What is the runtime complexity of the given algorithm?
func printUnorderedPairs(_ arrA: [Int], _ arrB: [Int]) {
for i in 0..<arrA.count {
for j in 0..<arrB.count {
for k in 0..<100 {
if arrA[i] < arrB[j] {
print("\(arrA[i]), \(arrB[j]), \(k)")
}
}
}
}
}Solution
The runtime is O(ab) regardless of the third for loop, remember when it comes to calculating runtimes that we drop the constants.
What is the runtime complexity of the given algorithm?
func firstHalf(_ arr: [Int]) {
for i in 0..<arr.count / 2 {
print(arr[i])
}
}Solution
The runtime is O(n) despite the fact that we only iterate through first half of the array.
You are looking for a specific value in a binary tree, but the tree is not a binary search tree.

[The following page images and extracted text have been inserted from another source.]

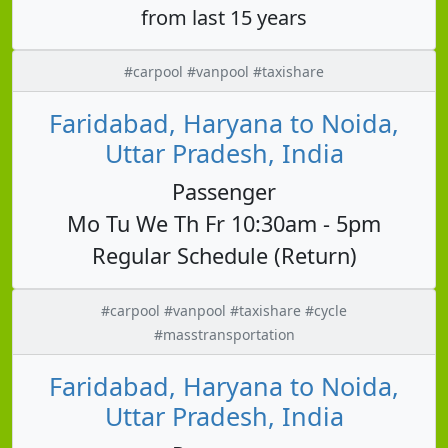
from last 15 years
#carpool #vanpool #taxishare
Faridabad, Haryana to Noida,
Uttar Pradesh, India
Passenger
Mo Tu We Th Fr 10:30am - 5pm
Regular Schedule (Return)
#carpool #vanpool #taxishare #cycle
#masstransportation
Faridabad, Haryana to Noida,
Uttar Pradesh, India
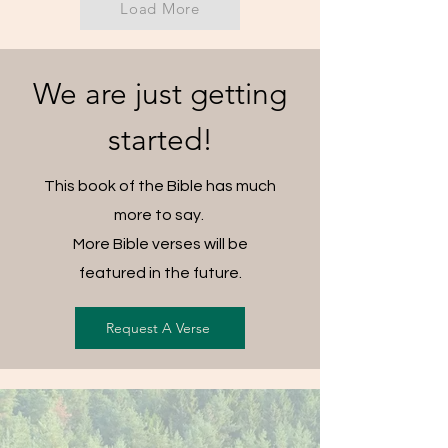
Load More
We are just getting
started!
This book of the Bible has much
more to say.
More Bible verses will be
featured in the future.
Request A Verse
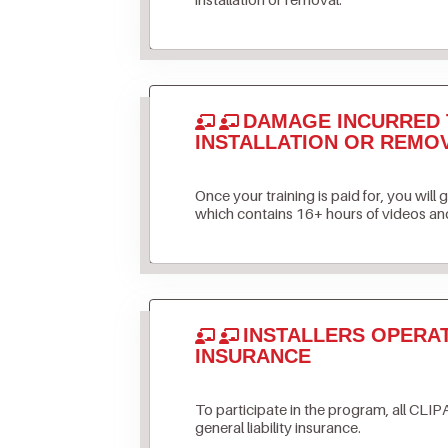
DAMAGE INCURRED 
INSTALLATION OR REMO
Once your training is paid for, you will 
which contains 16+ hours of videos and
INSTALLERS OPERA
INSURANCE
To participate in the program, all CLIPA
general liability insurance.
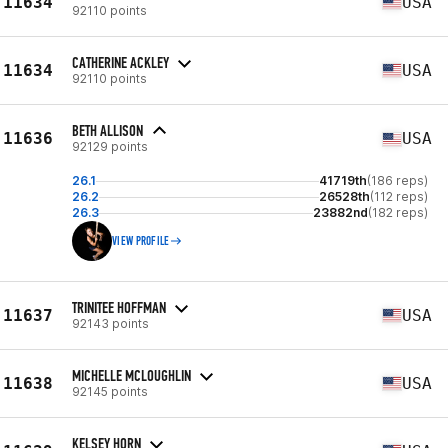
11634
USA
92110 points
CATHERINE ACKLEY
11634
USA
92110 points
BETH ALLISON
11636
USA
92129 points
26.1
41719th
(186 reps)
26.2
26528th
(112 reps)
26.3
23882nd
(182 reps)
VIEW PROFILE
TRINITEE HOFFMAN
11637
USA
92143 points
MICHELLE MCLOUGHLIN
11638
USA
92145 points
KELSEY HORN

What is the runtime complexity?
Solution
If the tree is not a BST, then worst case is you have to visit each node making it a runtime of O(n).

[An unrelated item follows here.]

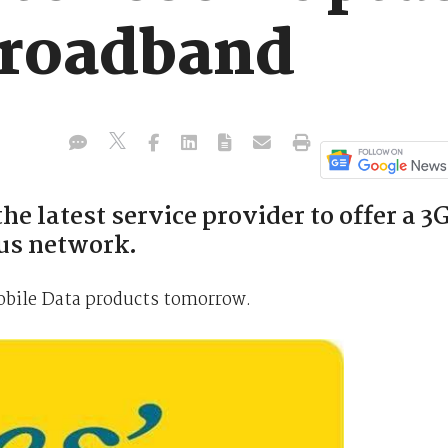
broadband
he latest service provider to offer a 3
tus network.
Mobile Data products tomorrow.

What is the runtime complexity of the given algorithm?
func product(_ a: Int, _ b: Int) -> Int {
var sum = 0
for _ in 0..<b {
sum += a
}
return sum
}Solution
The runtime in this example is O(b).
What is the runtime complexity of the given algorithm?
func power(_ a: Int, _ b: Int) -> Int {
if b < 0 { return 0 }
else if b == 0 { return 1 }
else {
return a * power(a, b - 1)
}
}Solution
In this recursive call, at each call to power(:_) b is decremented by 1, thus we conclude that the call stack add n calls and the runtime is O(n).
What is the space complexity of the given algorithm?
func addNumbers(a: Int, b: Int, c: Int) -> Int {
return a + b + c
}Solution
Space complexity is O(1). a + b + c or 8 bytes + 8 bytes + 8 bytes = 24 bytes, we ignore constants as with calculating runtime and get a constant space complexity.
What is the space complexity of the given algorithm?
func calculateShoppingCart(prices: [Double]) -> Double {
var totalPrice = 0.0
for price in prices {
totalPrice += price
}
return totalPrice
}Solution
Here we have an array of Double, the size of a Double is 8 bytes. The array has n elements. If we calculate each element's space needed for the for loop we see that n (size of array) * 8 bytes equates to a space complexity of O(n * 8 bytes) or O(n) again as we ignore the constant space taken.
What is the space complexity of the given algorithm?
func square(_ value: Int) -> Int {
return value * value
}Solution
O(1)
What is the space complexity of the given algorithm?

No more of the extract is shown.